Scalability can mean different things in different businesses.
It might mean the ability to hire more employees, expand to new locations or even ramp up production to meet a rise in demand for your product. In the context of IT, scalability is your computing infrastructure’s ability to grow or shrink on demand. In other words, scalability is a lot like responsiveness—it’s your infrastructure’s ability to flex as needed.
Why is scalability important?
Let’s take the best-case scenario. You’ve got a small business making gadgets. One day, a marketing piece goes viral, and you are flooded with purchase orders. Scalability is how your business can expand its infrastructure to accommodate that increase in business.
In an IT sense, scalability is your network’s ability to handle the influx of data.
Not just for your hosted website (although presumably you’d want maximum uptime for your sales page so as not to lose any potential sales), but also for tracking customers and their orders, managing inventory, allowing employees to pull up information about the widget, or recording interactions with customers.
If you’ve a mind for databases, you’re probably imagining how a massive flood of data like this can strain your architecture. If you hire employees to handle the sudden increase in business, scalability is the means to provision IT resources for all those new hires.

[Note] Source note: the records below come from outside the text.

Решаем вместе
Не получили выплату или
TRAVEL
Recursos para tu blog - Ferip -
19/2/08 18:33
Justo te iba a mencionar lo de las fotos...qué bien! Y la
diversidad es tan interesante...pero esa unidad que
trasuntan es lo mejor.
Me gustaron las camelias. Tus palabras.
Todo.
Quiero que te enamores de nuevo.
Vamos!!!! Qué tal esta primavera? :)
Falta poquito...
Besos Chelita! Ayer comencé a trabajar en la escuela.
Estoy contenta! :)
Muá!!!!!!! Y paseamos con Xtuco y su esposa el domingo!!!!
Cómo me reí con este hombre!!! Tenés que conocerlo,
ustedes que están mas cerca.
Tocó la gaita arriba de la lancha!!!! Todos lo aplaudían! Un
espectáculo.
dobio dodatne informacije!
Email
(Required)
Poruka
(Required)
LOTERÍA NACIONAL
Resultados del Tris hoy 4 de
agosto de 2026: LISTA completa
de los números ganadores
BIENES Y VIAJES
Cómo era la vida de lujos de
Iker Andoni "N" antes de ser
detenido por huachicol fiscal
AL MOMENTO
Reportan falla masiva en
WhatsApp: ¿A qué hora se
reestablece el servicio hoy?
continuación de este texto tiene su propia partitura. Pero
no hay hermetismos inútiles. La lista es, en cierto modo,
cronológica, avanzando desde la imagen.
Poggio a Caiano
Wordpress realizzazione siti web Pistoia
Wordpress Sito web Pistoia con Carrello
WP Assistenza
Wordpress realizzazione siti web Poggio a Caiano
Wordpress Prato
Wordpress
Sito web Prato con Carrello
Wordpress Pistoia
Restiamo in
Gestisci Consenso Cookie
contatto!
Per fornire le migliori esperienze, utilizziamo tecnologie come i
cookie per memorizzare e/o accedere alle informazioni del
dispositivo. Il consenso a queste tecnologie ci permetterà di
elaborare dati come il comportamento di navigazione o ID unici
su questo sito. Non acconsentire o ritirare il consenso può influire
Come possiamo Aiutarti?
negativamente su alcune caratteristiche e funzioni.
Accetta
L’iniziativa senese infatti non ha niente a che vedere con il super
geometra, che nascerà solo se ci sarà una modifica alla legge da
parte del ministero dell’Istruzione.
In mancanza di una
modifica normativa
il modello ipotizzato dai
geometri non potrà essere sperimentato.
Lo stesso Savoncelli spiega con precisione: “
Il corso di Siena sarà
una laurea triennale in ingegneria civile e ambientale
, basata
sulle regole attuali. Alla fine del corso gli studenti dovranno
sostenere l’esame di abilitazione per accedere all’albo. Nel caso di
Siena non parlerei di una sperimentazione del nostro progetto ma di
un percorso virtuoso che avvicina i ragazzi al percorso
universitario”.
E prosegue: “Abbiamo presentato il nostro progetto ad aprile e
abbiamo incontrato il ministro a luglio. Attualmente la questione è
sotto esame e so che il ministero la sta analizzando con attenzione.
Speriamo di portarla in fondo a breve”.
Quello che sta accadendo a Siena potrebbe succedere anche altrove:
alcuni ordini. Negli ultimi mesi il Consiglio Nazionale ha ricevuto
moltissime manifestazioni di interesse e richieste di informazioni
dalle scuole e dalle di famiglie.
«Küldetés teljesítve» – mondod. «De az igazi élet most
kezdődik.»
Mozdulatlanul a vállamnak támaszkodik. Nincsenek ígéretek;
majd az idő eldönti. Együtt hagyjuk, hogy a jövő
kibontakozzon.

You probably want to be able to sell gadgets to everyone who wants one (and hopefully without making them wait very long). You want to track all those clients and purchases in a database in case you want to sell them another gadget later on. And you’ll probably need to do financial reporting.
Let’s also take the opposite example. Say the surge is over, and the hive-mind has turned its attention away from your gadgets. Your sales levels drop to pre-viral levels, and you need to downsize quickly, before costs eat up all your profits. You need a solution that will allow you to scale down quickly, and not leave a chunk of capital locked up. If you bought a lot of hardware, it might be difficult to get rid of it.

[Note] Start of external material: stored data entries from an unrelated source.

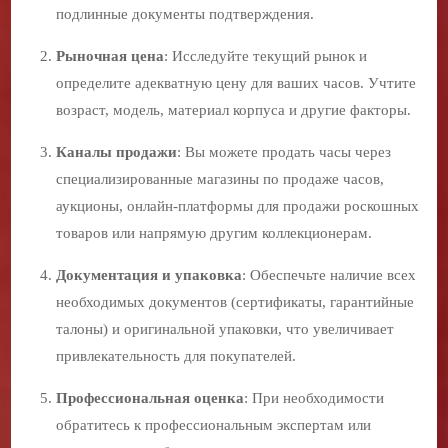
подлинные документы подтверждения.
Рыночная цена
: Исследуйте текущий рынок и
определите адекватную цену для ваших часов. Учтите
возраст, модель, материал корпуса и другие факторы.
Каналы продажи
: Вы можете продать часы через
специализированные магазины по продаже часов,
аукционы, онлайн-платформы для продажи роскошных
товаров или напрямую другим коллекционерам.
Документация и упаковка
: Обеспечьте наличие всех
необходимых документов (сертификаты, гарантийные
талоны) и оригинальной упаковки, что увеличивает
привлекательность для покупателей.
Профессиональная оценка
: При необходимости
обратитесь к профессиональным экспертам или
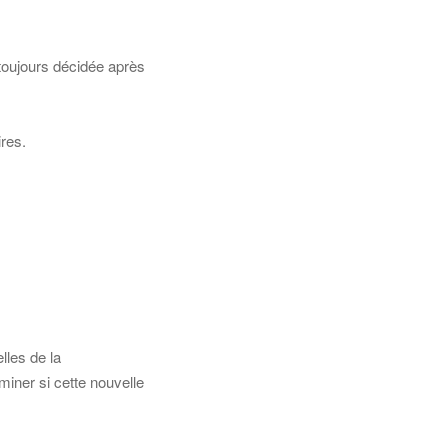
 toujours décidée après
res.
lles de la
miner si cette nouvelle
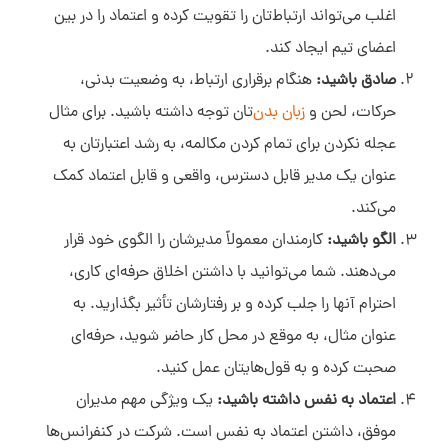
اغلب می‌تواند ارتباط‌تان را تقویت کرده و اعتماد را در بین
اعضای تیم ایجاد کند.
صادق باشید:
هنگام برقراری ارتباط، به وضعیت بدنی،
حرکات، لحن و
زبان بدن‌
تان توجه داشته باشید. برای مثال
عجله نکردن برای تمام کردن مکالمه، به رشد اعتبارتان به
عنوان یک مدیر قابل دسترس، واقعی و قابل اعتماد کمک
می‌کند.
الگو باشید:
کارمندان معمولاً مدیرشان را الگوی خود قرار
می‌دهند. شما می‌توانید با داشتن اخلاق حرفه‌ای کاری،
احترام آنها را جلب کرده و بر رفتارشان تأثیر بگذارید. به
عنوان مثال، به موقع در محل کار حاضر شوید، حرفه‌ای
صحبت کرده و به قول‌هایتان عمل کنید.
اعتماد به نفس داشته باشید:
یک ویژگی مهم مدیران
موفق، داشتن اعتماد به نفس است. شرکت در کنفرانس‌ها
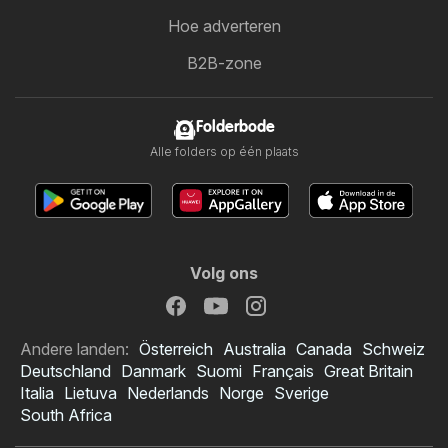
Hoe adverteren
B2B-zone
Folderbode
Alle folders op één plaats
Volg ons
Andere landen:
Österreich
Australia
Canada
Schweiz
Deutschland
Danmark
Suomi
Français
Great Britain
Italia
Lietuva
Nederlands
Norge
Sverige
South Africa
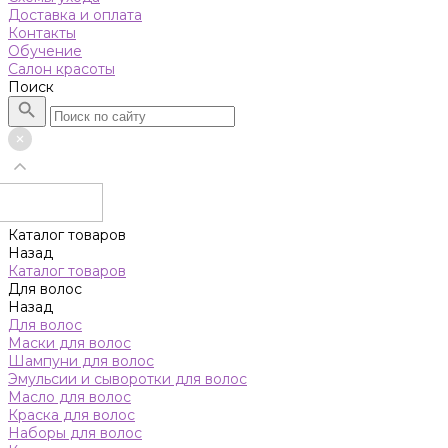
Доставка и оплата
Контакты
Обучение
Салон красоты
Поиск
Каталог товаров
Назад
Каталог товаров
Для волос
Назад
Для волос
Маски для волос
Шампуни для волос
Эмульсии и сыворотки для волос
Масло для волос
Краска для волос
Наборы для волос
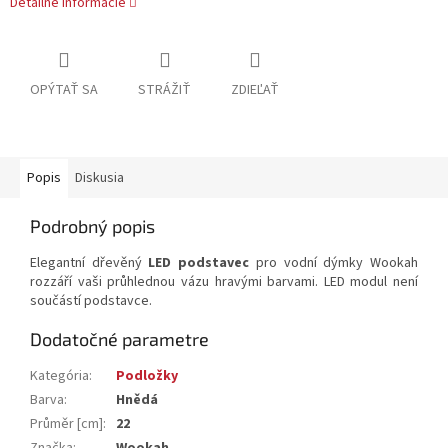
Detailné informácie
OPÝTAŤ SA
STRÁŽIŤ
ZDIEĽAŤ
Popis
Diskusia
Podrobný popis
Elegantní dřevěný
LED podstavec
pro vodní dýmky Wookah
rozzáří vaši průhlednou vázu hravými barvami. LED modul není
součástí podstavce.
Dodatočné parametre
Kategória
:
Podložky
Barva
:
Hnědá
Průměr [cm]
:
22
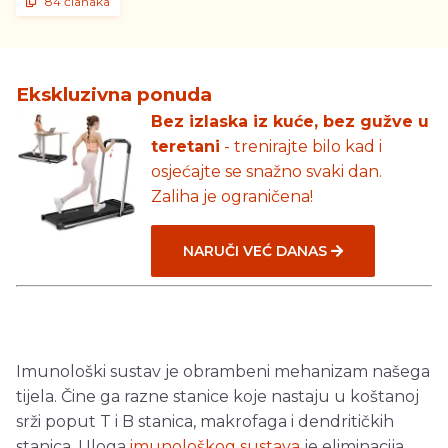
84 članaka
Ekskluzivna ponuda
Bez izlaska iz kuće, bez gužve u
teretani
- trenirajte bilo kad i
osjećajte se snažno svaki dan.
Zaliha je ograničena!
NARUČI VEĆ DANAS
Imunološki sustav je obrambeni mehanizam našega
tijela. Čine ga razne stanice koje nastaju u koštanoj
srži poput T i B stanica, makrofaga i dendritičkih
stanica. Uloga
imunološkog sustava
je eliminacija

Scalability is about achieving business goals
Scalability is usually about increasing your business’ ability to meet increasing demand. But that’s not always the case. Here are some ways that scalability is relevant – and ways that the inability to scale can hurt your business.
Routine hardware refresh
You don’t see the need to keep up with the latest and greatest hardware, but you have noticed that with the latest web browser updates, your system just isn’t running as quickly as it used to. Clicking a link to submit a government form, or even searching a map database, takes three to four times as long as before.
In order to maintain the current scale of your business, you’ll need to upgrade to the latest versions of your software applications. But if they aren’t compatible with older equipment, it could cramp your ability to keep up with business, probably requiring a substantial purchase of newer equipment.
In this case, scalability is tied in with a steady level of business – you need to scale slightly to keep up.
Expanding to a new location
Business is booming, and you’ve got enough employees that you need a bigger business location. You’ve got a place in mind, you’ve got enough employees to justify the move, and you’ve got a workload that will generate enough revenue that the move makes sense.
But the building isn’t set up with any kind of network. You’ll have to move existing servers, plus install switches and network cables in order to provide IT resources to all the employees. That’s going to cost a lot of money – more than you can afford right now. But you can’t afford to start losing customers for lack of business capacity, either.
In this case, scalability is tied in with the lifeblood of your business – you’re stuck in a holding pattern until you can expand your infrastructure and facilitate growth.
You’re recovering from – or preventing – a cyberattack
Cybercrime is one of the fastest-growing threats to modern business, and most of the targets are small- and medium-sized businesses. This is often due to lack of training or lack of access to cutting-edge security technology.
One advantage that larger corporations have is to invest in the latest counter-criminal technology.Whether it’s better anti-malware software or training employees in the latest security methods, enterprise-level companies have the resources to make this kind of investment.Smaller businesses have to rely on less-expensive means.That could be as little as a free antivirus, the default firewall on a cable modem, and one employee who acts as a part-time IT technician.
In this case, scalability is tied to the security of your clients’ data, which can make or break your business.
Digital, virtual infrastructure is highly scalable
Ultimately, the goal of any IT department should be to make it easier for its company to achieve its goals. There are a number of ways to accomplish this.
One way is to invest early. Look at the trends in hardware, software, and security, and set aside money for buying equipment and training employees.
But a more cost-effective way to manage scalability is to rely on outsourced or managed services. Just like a business can save labor costs by outsourcing payroll, IT departments can save equipment and labor costs by outsourcing tasks, such as app development or database management.
Furthermore, new trends in cloud technology are allowing businesses to use cooperative purchasing power to alleviate infrastructure costs. Virtualization technology – the ability to build a virtual computer in the cloud – can dramatically reduce the investment cost for IT infrastructure. Even more compellingly, virtual user accounts – traditionally requiring extensive configuration – can be created in virtual space as quickly as a set of files can be copied. By virtually eliminating the equipment and labor costs of adding a user, businesses can dramatically improve their ability to scale up – or down – as business demands.